Murmurs rippled through the room at the news, and I straightened when Santos started reading the conditions.
“To my son Xavier, I bequeath all remaining fixed and liquid assets, totaling seven point nine billion dollars, provided he assumes the chief executive officer position before the day of his thirtieth birthday and serves the role for a minimum of five consecutive years thereafter. The company must turn a profit in each of those five years, and he must fulfill the chief executive officer position to the best of his abilities as determined by a preselected committee every six months, starting from his official first day as CEO. Should he not meet the above terms, all remaining fixed and liquid assets shall be distributed to charity according to the terms below.”
The room erupted before Santos read the next paragraph. “All assets to charity?” Tía Lupe screeched. “I’m his sister, and I get a measly vacation home while charity gets eight billion dollars?”
“You must’ve read that wrong. There’s no way Alberto would do that…”
“Xavier as CEO? Does he want to run the company into the ground?”
“This is outrageous! I’m calling my own lawyers…”
Spanish shouts and curses ricocheted off the walls like bullets as my family devolved into chaos.
Throughout it all, Eduardo, Sloane, and I were the only ones who didn’t utter a word. They sat on either side of me, Eduardo’s face pensive, Sloane’s impassive. Across the room, Santos maintained a neutral expression as he waited for the indignation to die down.
The first line of my inheritance clause rang in my head.
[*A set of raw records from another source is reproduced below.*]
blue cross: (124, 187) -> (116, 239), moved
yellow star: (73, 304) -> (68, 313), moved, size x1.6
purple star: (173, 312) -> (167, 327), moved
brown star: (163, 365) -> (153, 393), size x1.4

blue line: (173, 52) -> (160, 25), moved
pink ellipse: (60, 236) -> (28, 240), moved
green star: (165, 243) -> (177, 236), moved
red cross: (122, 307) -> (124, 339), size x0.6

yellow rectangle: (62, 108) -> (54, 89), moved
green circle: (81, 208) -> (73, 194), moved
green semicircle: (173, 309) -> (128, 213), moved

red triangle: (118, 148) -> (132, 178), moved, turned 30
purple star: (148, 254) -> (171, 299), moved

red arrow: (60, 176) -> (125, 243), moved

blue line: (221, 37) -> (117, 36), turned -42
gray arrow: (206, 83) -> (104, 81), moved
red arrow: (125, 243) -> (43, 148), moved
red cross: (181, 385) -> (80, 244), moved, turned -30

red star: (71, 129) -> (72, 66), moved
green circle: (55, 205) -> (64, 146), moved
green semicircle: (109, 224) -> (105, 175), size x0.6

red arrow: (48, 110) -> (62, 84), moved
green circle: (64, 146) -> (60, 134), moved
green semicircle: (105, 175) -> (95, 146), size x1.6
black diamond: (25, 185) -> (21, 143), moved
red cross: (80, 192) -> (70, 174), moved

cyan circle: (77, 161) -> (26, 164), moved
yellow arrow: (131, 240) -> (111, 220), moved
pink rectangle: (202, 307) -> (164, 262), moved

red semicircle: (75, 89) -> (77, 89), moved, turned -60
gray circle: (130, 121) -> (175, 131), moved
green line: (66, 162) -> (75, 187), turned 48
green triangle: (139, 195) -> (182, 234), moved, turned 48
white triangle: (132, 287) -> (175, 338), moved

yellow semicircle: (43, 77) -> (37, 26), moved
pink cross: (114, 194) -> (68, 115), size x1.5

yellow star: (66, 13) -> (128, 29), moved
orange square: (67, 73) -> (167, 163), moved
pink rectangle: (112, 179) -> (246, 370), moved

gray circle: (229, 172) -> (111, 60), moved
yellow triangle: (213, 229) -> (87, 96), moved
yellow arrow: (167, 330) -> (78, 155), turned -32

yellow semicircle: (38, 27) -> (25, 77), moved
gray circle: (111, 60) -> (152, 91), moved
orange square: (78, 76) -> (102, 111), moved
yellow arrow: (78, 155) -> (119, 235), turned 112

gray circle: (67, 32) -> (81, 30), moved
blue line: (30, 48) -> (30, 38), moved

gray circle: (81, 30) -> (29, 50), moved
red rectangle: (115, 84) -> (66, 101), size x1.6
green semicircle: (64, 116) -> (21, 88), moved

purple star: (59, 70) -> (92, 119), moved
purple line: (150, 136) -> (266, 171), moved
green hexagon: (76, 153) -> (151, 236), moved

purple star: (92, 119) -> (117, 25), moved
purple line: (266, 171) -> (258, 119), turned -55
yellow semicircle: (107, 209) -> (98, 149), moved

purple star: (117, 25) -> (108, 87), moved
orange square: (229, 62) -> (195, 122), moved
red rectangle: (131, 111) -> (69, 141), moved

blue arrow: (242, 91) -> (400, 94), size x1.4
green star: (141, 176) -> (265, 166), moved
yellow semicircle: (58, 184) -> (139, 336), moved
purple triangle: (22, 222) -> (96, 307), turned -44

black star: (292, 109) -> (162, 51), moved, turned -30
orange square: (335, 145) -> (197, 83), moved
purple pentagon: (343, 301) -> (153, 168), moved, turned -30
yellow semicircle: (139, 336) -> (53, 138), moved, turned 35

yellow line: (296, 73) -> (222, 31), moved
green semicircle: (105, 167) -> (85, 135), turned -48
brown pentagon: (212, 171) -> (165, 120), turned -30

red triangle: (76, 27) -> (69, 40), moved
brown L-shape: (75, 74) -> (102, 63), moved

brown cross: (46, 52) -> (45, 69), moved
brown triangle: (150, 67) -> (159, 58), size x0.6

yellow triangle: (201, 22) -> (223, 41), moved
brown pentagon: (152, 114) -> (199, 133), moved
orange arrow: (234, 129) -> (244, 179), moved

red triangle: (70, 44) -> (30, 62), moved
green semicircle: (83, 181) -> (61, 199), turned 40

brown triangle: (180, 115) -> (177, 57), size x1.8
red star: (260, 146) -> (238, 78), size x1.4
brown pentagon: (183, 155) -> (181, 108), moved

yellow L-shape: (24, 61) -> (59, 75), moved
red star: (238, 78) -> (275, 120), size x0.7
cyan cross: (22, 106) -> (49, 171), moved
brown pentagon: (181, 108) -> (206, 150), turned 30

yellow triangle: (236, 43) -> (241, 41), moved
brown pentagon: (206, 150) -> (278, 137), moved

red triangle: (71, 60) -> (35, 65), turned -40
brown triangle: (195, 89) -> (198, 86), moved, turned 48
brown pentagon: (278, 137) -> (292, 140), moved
I bequeath all remaining fixed and liquid assets, totaling seven point nine billion dollars, provided he assumes the chief executive officer position…before the day of his thirtieth birthday.
My thirtieth birthday was in six months. Of course, my father knew that; trust the bastard to force my hand even in death.
The shouting matches around me retreated before an onslaught of memories.
My last conversation with him. The pocket watch. The letter.